PROBLEM REQUIREMENTS — Please write out, exactly as they appear, the line containing "Schedule 1 of the scholarship conditions." and every line after it to the end of the records, and nothing more.

(Saved entries)
:::::
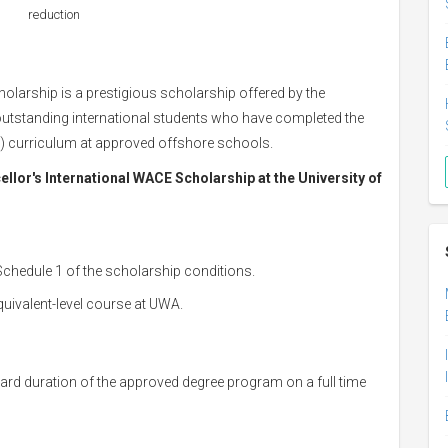
reduction
larship is a prestigious scholarship offered by the
outstanding international students who have completed the
E) curriculum at approved offshore schools.
ellor's International WACE Scholarship at the University of
Schedule 1 of the scholarship conditions.
ivalent-level course at UWA.
tandard duration of the approved degree program on a full time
:::::
RESPONSE AREA —
Schedule 1 of the scholarship conditions.
ivalent-level course at UWA.
tandard duration of the approved degree program on a full time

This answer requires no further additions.